19 Mar 2013

International Transport, Trade & Energy, Case Note 1, Vereeniging Meat Packers (PTY) Ltd v Lykes Lines Ltd LLC

Practice Area(s): Shipping & Logistics |

Case No. AR265/2010 KwaZulu-Natal High Court, Pietermaritzburg (on appeal to the full court against the judgment of Swain J in Case No. A11/2006 KwaZulu-Natal High Court, Durban)

We acted in this matter for Lykes Lines Ltd LLC ("the Plaintiff shipping line").  During 2006 the Plaintiff shipping line instituted action against Vereeniging Meat Packers (Pty) Ltd ("the Defendant") in the Durban and Coast Local Division (as it then was) of the High Court of South Africa, for payment of the sum of US$ 21,601.25 for breach of a contract of carriage.  The breach was the Defendant's failure to return a shipping container to the Plaintiff shipping line.

The bill of lading evidencing the contract of carriage contained the following provision:

"If Containers supplied by or for the Carrier are unpacked at the Merchant's premises, the Merchant is responsible for returning the empty Container in working condition with interiors brushed and cleaned.  The Container must be returned to the point or place designated by the Carrier within the time prescribed failing which the Merchant will be liable for all resulting direct, incidental and consequential damages including demurrage, detention and per diem charges, however designated."

It was common cause that the Defendant, as the holder of the bill of lading, was bound by its terms in its capacity as "the Merchant".  It was also common cause that the container had not been returned to the Plaintiff shipping line.  The truck transporting the container from the port of Durban to the Defendant's premises in Vereeniging, had been hijacked en route and the container stolen.

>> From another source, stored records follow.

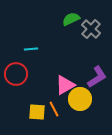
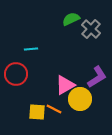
orange line: rotated 35 degrees counterclockwise
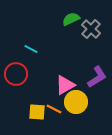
cyan line: rotated 32 degrees clockwise
yellow circle: moved 4 px left, 3 px down
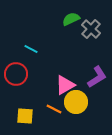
yellow square: moved 12 px left, 4 px down
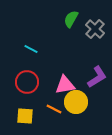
green semicircle: rotated 36 degrees counterclockwise
gray cross: moved 4 px right
red circle: moved 11 px right, 8 px down
pink triangle: rotated 20 degrees clockwise
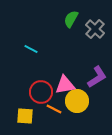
red circle: moved 14 px right, 10 px down
yellow circle: moved 1 px right, 1 px up
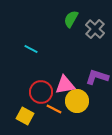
purple L-shape: rotated 130 degrees counterclockwise
yellow square: rotated 24 degrees clockwise
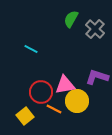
yellow square: rotated 24 degrees clockwise
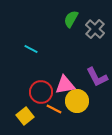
purple L-shape: rotated 135 degrees counterclockwise
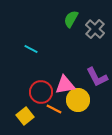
yellow circle: moved 1 px right, 1 px up
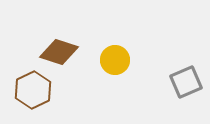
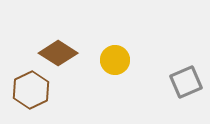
brown diamond: moved 1 px left, 1 px down; rotated 15 degrees clockwise
brown hexagon: moved 2 px left
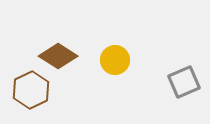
brown diamond: moved 3 px down
gray square: moved 2 px left
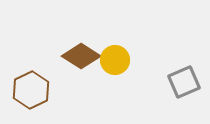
brown diamond: moved 23 px right
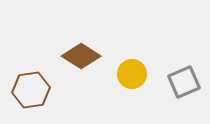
yellow circle: moved 17 px right, 14 px down
brown hexagon: rotated 18 degrees clockwise
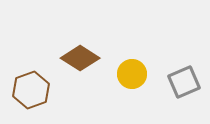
brown diamond: moved 1 px left, 2 px down
brown hexagon: rotated 12 degrees counterclockwise
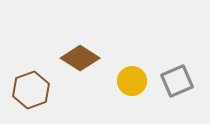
yellow circle: moved 7 px down
gray square: moved 7 px left, 1 px up
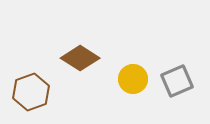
yellow circle: moved 1 px right, 2 px up
brown hexagon: moved 2 px down
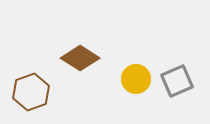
yellow circle: moved 3 px right
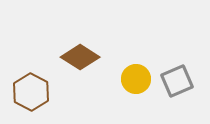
brown diamond: moved 1 px up
brown hexagon: rotated 12 degrees counterclockwise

The container in question was not owned by the Plaintiff shipping line.  It was on lease to a subsidiary of the same holding company of which the Plaintiff shipping line was also a subsidiary.  The lease agreement provided for a replacement value for the container of US$ 21,000 if it was damaged beyond economical repair, lost or destroyed. 

The court of first instance (in Durban) found that two issues arose for consideration:

  1. whether the Plaintiff shipping line had established that it had suffered a financial loss occasioned by the loss of the container; and
  2. whether the Defendant was liable to compensate the Plaintiff shipping line for the loss suffered.

The court answered both issues in the affirmative and granted judgment in favour of the Plaintiff shipping line.  In finding for the Plaintiff, the court relied on, inter alia, the oral evidence of the Plaintiff shipping line's Director of Operations regarding an "internal arrangement", in terms of which any loss of a container on lease by the holding company's subsidiary leasing company to the Plaintiff shipping line, would be paid for by the holding company, which would then recover the amount paid from the Plaintiff shipping line.

The Defendant appealed against the judgment of the court of first instance, to the full court in Pietermaritzburg.  The full court overturned the judgment of the court of first instance.  The full court found:

  1. that the written document evidencing the "internal arrangement" had not been produced at the trial and that the court of first instance ought to have found the oral evidence of the Plaintiff's Director of Operations inadmissible;
  2. that the Plaintiff shipping line had pleaded a case based on the value of the container not the declared value referred to in the lease agreement;
  3. that even if the Plaintiff shipping line was liable to its holding company for payment of the sum of US$ 21,000, it did not follow that the Plaintiff shipping line was entitled to sue for the loss;
  4. that the Plaintiff shipping line's claim was one for "special damages", that it had failed to prove that its damages were within the contemplation of the parties and so had failed to prove the quantum of the claim.

The full court, with respect, erred in its findings in a number of respects, in particular its finding that the Plaintiff shipping line's damages are by nature "special damages".  The unfortunate effect of this finding is that a shipping line will now be precluded from recovering its actual damages in respect of leased containers.  Such claims will be determined with reference to the proved market value of the particular container, at the time of the loss.

It is standard practice within the shipping industry that if a leased container is lost or damaged beyond repair, a "'declared value" (as reflected in the lease agreement) is payable to the entity from which the container is leased.  It is also standard practice, around the world, that the shipping line recovers such "declared value" as damages from the Merchant.

Given the importance of these principles to the Plaintiff shipping line, and to the shipping industry as a whole, the Plaintiff shipping line applied for, and was granted, special leave to appeal against the judgment of the full court, by the Supreme Court of Appeal.  The appeal was argued in the SCA in February this year and judgment was reserved.